Sociedade
Petição subscrita por docentes do Politécnico exige “transição justa” para a Universidade de Leiria e Oeste
Documento entregue esta manhã nos serviços centrais do Politécnico, no mesmo dia em que foi publicado o diploma que cria a nova universidade
Um grupo de docentes do Politécnico de Leiria entregou, esta manhã, uma petição subcrita por 236 dos cerca de 1.100 professores da instituição a exigir “uma transição justa” para a Universidade de Leiria e Oeste e a pedir "transparência" no processo.
O documento, dirigido ao presidente da instituição, foi entregue nos serviços centrais do Politécnico a um dos vice-presidentes, no mesmo dia da publicação em Diário da República do diploma de criação da Universidade de Leiria e Oeste (ULO).
Reconhecendo que a transformação em universidade constitui “um momento de grande importância” para a instituição, os signatários defendem, no entanto, que a futura universidade “não pode nascer à custa da desvalorização do trabalho docente, do aumento da precariedade, da diminuição da qualidade do ensino ou da intensificação das cargas lectivas”.
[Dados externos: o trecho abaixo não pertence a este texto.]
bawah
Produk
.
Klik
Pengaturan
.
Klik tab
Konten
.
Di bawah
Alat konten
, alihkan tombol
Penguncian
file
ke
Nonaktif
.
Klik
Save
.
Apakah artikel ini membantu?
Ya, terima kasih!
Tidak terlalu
Segundo Ana Mendes, professora na ESTG e dirigente do Sindicato de Professores da Região Centro - estrutura que promoveu a petição juntamente com o Sindicato dos Professores da Grande Lisboa -, em causa estão, por exemplo, algumas das normas previstas no Projecto de Regulamento de Recrutamento, Seleção e Contratação de Pessoal Docente Especialmente Contratado, que prevê que estes docentes passem a leccionar mais horas semanais, mantendo a mesma remuneração, como o JORNAL DE LEIRIA já noticiou.
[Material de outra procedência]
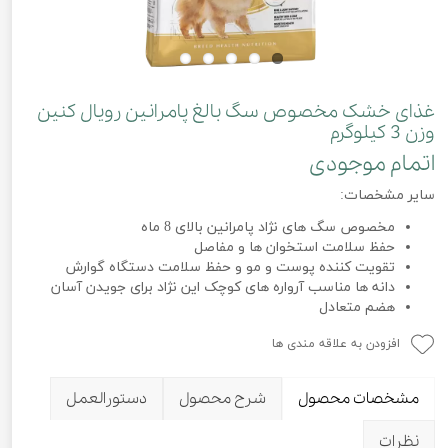
غذای خشک مخصوص سگ بالغ پامرانین رویال کنین
وزن 3 کیلوگرم
اتمام موجودی
سایر مشخصات:
مخصوص سگ های نژاد پامرانین بالای 8 ماه
حفظ سلامت استخوان ها و مفاصل
تقویت کننده پوست و مو و حفظ سلامت دستگاه گوارش
دانه ها مناسب آرواره های کوچک این نژاد برای جویدن آسان
هضم متعادل
افزودن به علاقه مندی ها
مشخصات محصول
شرح محصول
دستورالعمل
نظرات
À entrada para a reunião onde a petição foi entregue, a sindicalista referiu ainda que em cima da mesa está também a não renovação dos contrados desses docentes a 1 de Agosto, como acontecia até agora, e apenas a partir de 15 de Setembro, o que significa um mês e meio sem salário.
“Os docentes e investigadores do Instituto Politécnico de Leiria não podem, nem devem, ser chamados a financiar esta transformação através da perda de direitos, da sobrecarga de trabalho ou da desvalorização das suas funções”, lê-se no texto da petição.
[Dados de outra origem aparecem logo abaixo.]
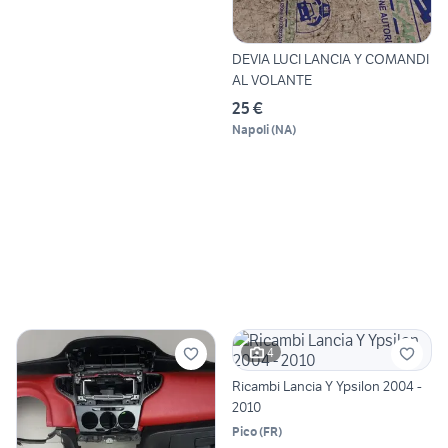
DEVIA LUCI LANCIA Y COMANDI
AL VOLANTE
25 €
Napoli
(
NA
)
4
Ricambi Lancia Y Ypsilon 2004 -
2010
Pico
(
FR
)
Os signatários lamentam ainda que o processo de transformação em universidade esteja a decorrer “sem que a comunidade académica conheça os seus termos essenciais” e “ sem informação partilhada, sem debate”, alegando que, pelas implicações que tem para as carreiras, vínculos laborais e condições de trabalho de “centenas” de docentes e investigadores, “é essencial que decorra com total transparência e com o envolvimento efectivo da comunidade académica”.
Estas críticas são refutadas por Carlos Radadão, presidente do até agora Politécnico de Leiria, que, em comunicado, garante que, “desde o primeiro momento”, a insitutição tem “procurado promover o diálogo e criar oportunidades para auscultar a comunidade académica, recolher contributos e esclarecer as questões que têm vindo a surgir ao longo deste processo”.
Carlos Rabadão refere a realização de sessões abertas nas várias escolas, “uma prática regular” da actual presidência, mas que, no contexo actual, de transformaão em universidade, têm permitido “esclarecer dúvidas, partilhar informação sobre a evolução deste processo e promover uma reflexão conjunta sobre esta nova etapa da instituição”.
O responsável alega ainda que o Projecto de Regulamento de Recrutamento, Seleção e Contratação de Pessoal Docente Especialmente Contratado, “um dos instrumentos que tem suscitado mais questões”, esteve em consulta pública “precisamente para permitir que docentes, investigadores e demais interessados pudessem apresentar contributos, sugestões e propostas de melhoria, que foram tidos em consideração”.
“A instituição mantém o compromisso de concretizar este processo com transparência e em permanente diálogo com a comunidade académica, partilhando, em cada fase, toda a informação que possa ser disponibilizada e promovendo os mecanismos de participação previstos”, reforça Carlos Rabadão.
Segundo o diploma publicado hoje em Diário da República, a entrada em funcionamento da ULO realiza-se em regime de instalação, durante o qual “são órgãos de governo e de gestão da ULO” o reitor, a comissão instaladora e o conselho de gestão.
O próximo passo será, então, a nomeação, pelo Ministro da Educação, Ciência e Inovação, de uma comissão instaladora, à qual caberá conduzir o processo de transição institucional, nomeadamente a aprovação dos novos estatutos, do modelo de organização e dos restantes instrumentos fundamentais ao seu funcionamento.
“O regime de instalação tem início com a entrada em vigor dos estatutos provisórios da ULO e com a tomada de posse dos titulares de todos os órgãos de governo e de gestão”, refere o diploma, segundo o qual “o projecto de estatutos provisórios é apresentado pelo presidente do IPL no prazo de 15 dias” à tutela.